Riguardo alla proposta di legge, Borghi ha spiegato: “Al fine di rafforzare la posizione dell’Italia, siamo dell’idea di intervenire all’interno della normativa sul Perimento di Sicurezza Nazionale Cibernetica, al fine di classificare e ‘graduare’ in maniera differente questo genere di attacchi cibernetici – identificandoli come un ‘evento cibernetico critico’ – e di assicurare al Presidente del Consiglio dei ministri il potere di richiedere, ove ritenuto necessario, che venga attuata ogni misura proporzionata per il loro contrasto al fine di tutelare la sicurezza nazionale“.
Borghi ha fatto tesoro della proposta dell’avv. Stefano Mele lanciata nel suo intervento alla recente Conferenza internazionale CyberSec2022.
“Per evento cibernetico critico”, ha spiegato Mele, “ritengo si debba intendere un attacco informatico che blocchi l’erogazione di un servizio o funzione essenziale per gli interessi dello Stato”.
Quando il cyber attacco dovesse avvenire nei confronti di queste infrastrutture critiche dell’Italia, allora, continua Mele, “bisognerebbe che il presidente del Consiglio dei ministri avesse la possibilità di classificare questo incidente cyber come una minaccia per la sicurezza nazionale e di conseguenza poter reagire all’attacco cibernetico”. Questo è l’elemento di novità: l’Italia deve poter anche rispondere a un cyber attacco per un evento cibernetico classificato “critico”.

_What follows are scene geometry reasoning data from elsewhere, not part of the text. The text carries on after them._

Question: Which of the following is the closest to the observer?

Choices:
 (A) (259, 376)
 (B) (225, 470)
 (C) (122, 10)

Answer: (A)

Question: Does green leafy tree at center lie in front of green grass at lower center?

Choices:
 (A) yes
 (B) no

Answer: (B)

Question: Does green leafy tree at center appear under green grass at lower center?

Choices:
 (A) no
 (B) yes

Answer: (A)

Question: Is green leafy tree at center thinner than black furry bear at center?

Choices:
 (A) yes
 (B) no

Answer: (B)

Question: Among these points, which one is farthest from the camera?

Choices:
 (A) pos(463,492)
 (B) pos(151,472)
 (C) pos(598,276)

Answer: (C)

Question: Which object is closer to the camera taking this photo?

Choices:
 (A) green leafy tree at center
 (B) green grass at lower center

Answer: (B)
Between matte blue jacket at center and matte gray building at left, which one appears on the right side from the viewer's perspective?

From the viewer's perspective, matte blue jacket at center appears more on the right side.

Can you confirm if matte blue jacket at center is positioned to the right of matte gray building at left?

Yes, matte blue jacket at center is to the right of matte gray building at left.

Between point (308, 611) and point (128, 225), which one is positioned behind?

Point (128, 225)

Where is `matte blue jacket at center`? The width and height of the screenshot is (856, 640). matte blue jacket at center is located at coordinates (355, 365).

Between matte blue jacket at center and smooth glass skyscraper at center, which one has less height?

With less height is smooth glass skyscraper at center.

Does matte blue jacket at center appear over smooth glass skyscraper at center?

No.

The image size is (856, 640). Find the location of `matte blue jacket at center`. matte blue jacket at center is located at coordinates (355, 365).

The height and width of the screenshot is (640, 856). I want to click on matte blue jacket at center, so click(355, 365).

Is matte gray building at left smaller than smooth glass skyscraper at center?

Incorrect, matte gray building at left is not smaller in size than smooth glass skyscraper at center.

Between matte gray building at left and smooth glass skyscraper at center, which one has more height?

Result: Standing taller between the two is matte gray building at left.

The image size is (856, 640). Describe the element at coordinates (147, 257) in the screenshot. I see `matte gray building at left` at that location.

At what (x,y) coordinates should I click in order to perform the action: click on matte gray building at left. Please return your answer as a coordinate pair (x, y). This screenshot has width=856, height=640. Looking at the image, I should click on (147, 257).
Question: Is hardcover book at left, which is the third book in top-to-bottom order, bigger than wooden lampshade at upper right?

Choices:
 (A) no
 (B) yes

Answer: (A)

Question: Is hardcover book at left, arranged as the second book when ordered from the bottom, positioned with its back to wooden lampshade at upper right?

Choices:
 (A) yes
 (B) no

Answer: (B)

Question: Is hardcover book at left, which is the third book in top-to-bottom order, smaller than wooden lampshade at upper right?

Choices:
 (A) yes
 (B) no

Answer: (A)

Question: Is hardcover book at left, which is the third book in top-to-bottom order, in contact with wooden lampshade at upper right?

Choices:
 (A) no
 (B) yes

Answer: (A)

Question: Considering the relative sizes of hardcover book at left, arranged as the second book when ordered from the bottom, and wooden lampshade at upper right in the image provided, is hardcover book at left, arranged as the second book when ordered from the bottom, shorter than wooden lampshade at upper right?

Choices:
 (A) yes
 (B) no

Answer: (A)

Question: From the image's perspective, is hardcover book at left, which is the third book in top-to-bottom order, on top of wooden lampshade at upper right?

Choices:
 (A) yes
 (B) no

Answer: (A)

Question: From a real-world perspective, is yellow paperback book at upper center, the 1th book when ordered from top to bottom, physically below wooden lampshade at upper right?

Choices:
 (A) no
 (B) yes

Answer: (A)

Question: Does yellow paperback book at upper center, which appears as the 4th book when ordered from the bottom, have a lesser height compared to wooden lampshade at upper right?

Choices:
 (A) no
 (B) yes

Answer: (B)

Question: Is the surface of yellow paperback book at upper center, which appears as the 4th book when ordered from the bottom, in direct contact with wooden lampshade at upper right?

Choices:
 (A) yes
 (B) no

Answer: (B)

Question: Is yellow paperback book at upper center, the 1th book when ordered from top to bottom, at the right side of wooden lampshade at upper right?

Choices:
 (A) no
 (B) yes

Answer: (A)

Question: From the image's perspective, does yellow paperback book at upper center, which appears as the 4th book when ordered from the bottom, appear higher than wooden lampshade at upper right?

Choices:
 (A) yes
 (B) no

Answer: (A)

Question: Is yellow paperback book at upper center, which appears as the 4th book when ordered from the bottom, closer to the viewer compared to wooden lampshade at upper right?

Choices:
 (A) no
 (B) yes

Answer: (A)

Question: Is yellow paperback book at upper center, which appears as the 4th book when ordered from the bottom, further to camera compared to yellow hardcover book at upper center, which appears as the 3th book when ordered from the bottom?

“L’articolo 5 del perimetro di sicurezza nazionale cibernetica”, ha sottolineato Stefano Mele, “prevede solo una postura difensiva. In Europa siamo rimasti, probabilmente, l’unico Stato ad avere, scritto nero su bianco, solo la postura difensiva”.
La proposta dell’avv. Stefano Mele
Secondo Mele, specializzato in cybersecurity law, si potrebbe aggiungere un comma 2 all’articolo 5 della normativa in materia di ‘perimento di sicurezza nazionale cibernetica: “per consentire al Presidente del Consiglio dei ministri, in presenza di un evento cibernetico critico, su deliberazione del Comitato interministeriale per la sicurezza della Repubblica, di disporre che lo stesso sia classificato come un pregiudizio per la sicurezza nazionale, disponendo anche, ove ritenuto necessario, che venga attuata ogni misura proporzionata per il suo contrasto al fine di tutelare la sicurezza nazionale”.